İstinaf isteminin belirtilen gerekçeyle reddine karar verilmiştir.
TEMYİZ EDENİN İDDİALARI : Davalı idare tarafından, şirket adresinde yapılan
yoklamalarda şirket adresinin boş olduğunun tespit edildiği, tebligatın hukuka
uygun olduğu ileri sürülmektedir.
KARŞI TARAFIN SAVUNMASI : Temyiz isteminin reddi gerektiği savunulmuştur.
TETKİK HÂKİMİ : …
DÜŞÜNCESİ : Bölge İdare Mahkemesi kararının gerekçe değiştirerek onanması
gerektiği düşünülmektedir.
TÜRK MİLLETİ ADINA
Karar veren Danıştay Dördüncü Dairesince, Tetkik Hâkiminin açıklamaları
dinlendikten ve dosyadaki belgeler incelendikten sonra gereği görüşüldü:
İNCELEME VE GEREKÇE :
6183 sayılı Amme Alacaklarının Tahsil Usulü Hakkında Kanun’un 35 inci
maddesinde; limited şirket ortaklarının, şirketten tahsil olanağı bulunmayan
amme alacağından sermaye hisseleri oranında doğrudan doğruya sorumlu oldukları
ve bu Kanun hükümleri gereğince takibe tabi tutulacağı düzenlenmiştir.
Aynı maddenin 5766 sayılı Kanunun 3 üncü maddesiyle eklenen ve 06/06/2008
tarihinde yürürlüğe giren ikinci fıkrasında, ortağın şirketteki sermaye payını
devretmesi halinde, payı devreden ve devralan şahıslar devir öncesine ait amme
alacaklarının ödenmesinden birinci fıkra hükmüne göre müteselsilen sorumlu
tutulacağı, üçüncü fıkrasında, amme alacağının doğduğu ve ödenmesi gerektiği
zamanlarda pay sahiplerinin farklı şahıslar olmaları halinde bu şahıslar, amme
alacağının ödenmesinden birinci fıkra hükmüne göre müteselsilen sorumlu olacağı
öngörülmüştür.
Dava dosyasının incelenmesinden, davacının … Ürün Temizlik San. ve Tic. Ltd.

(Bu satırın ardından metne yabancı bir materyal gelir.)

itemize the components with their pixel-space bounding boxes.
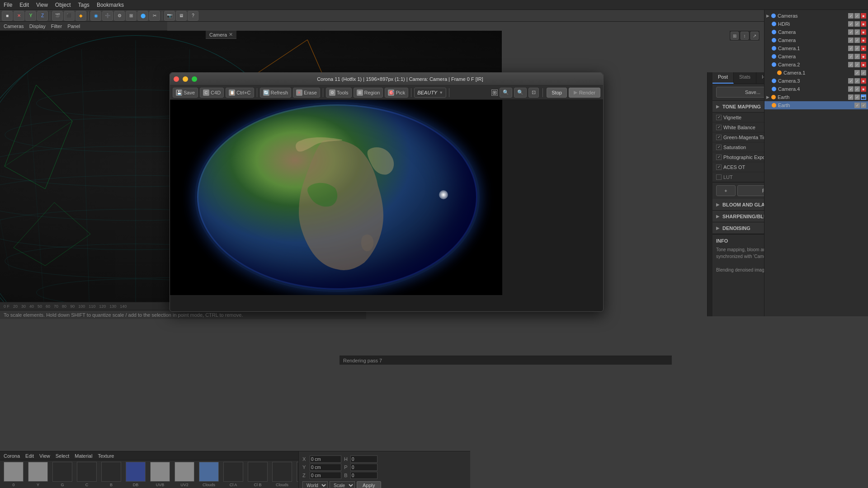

Şti'ye 13/04/2009 tarihinde ortak olduğu, 15/03/2012 tarihinde ise şirketteki
hisselerini devrettiği, 2012 yılına ilişkin muhtelif amme alacaklarının asıl
borçlu … Ürün Temizlik San. ve Tic. Ltd. Şti'nden tahsil olunamayacağının
anlaşılması üzerine davacı adına uyuşmazlık konusu ödeme emrinin tanzim ve tebliğ
olunduğu anlaşılmıştır.
Ödeme emri içeriği alacakların, asıl borçlu … Ürün Temizlik San. ve Tic. Ltd.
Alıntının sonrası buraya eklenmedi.